WORK TASK.
Only one stretch of the data is wanted: the line containing "onómicos de la", the line containing "les, podcasts, videos", and every line between them, copied exactly.

Segment Start: DATA EXCERPTS

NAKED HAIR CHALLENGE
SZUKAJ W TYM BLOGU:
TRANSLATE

Segment End: DATA EXCERPTS
Segment Start: DATA EXCERPTS

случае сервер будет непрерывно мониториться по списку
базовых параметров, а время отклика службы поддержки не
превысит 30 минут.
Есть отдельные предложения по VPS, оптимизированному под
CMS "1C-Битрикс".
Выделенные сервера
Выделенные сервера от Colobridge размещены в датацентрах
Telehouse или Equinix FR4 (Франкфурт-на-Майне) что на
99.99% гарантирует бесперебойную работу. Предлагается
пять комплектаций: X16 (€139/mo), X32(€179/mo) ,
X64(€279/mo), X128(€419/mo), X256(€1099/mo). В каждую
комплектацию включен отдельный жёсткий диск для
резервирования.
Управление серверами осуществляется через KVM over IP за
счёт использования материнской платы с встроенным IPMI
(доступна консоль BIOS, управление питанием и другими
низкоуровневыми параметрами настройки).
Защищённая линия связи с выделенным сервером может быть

Segment End: DATA EXCERPTS
Segment Start: DATA EXCERPTS

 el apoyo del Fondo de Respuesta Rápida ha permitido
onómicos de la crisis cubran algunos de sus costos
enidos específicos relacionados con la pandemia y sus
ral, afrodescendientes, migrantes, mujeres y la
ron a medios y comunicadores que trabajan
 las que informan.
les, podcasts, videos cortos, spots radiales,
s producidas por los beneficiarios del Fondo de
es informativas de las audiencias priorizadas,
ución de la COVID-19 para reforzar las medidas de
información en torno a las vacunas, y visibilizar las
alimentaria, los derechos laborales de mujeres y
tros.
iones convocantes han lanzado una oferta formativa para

Segment End: DATA EXCERPTS

OUTPUT FOR THIS EXERCISE.
onómicos de la crisis cubran algunos de sus costos
enidos específicos relacionados con la pandemia y sus
ral, afrodescendientes, migrantes, mujeres y la
ron a medios y comunicadores que trabajan
 las que informan.
les, podcasts, videos cortos, spots radiales,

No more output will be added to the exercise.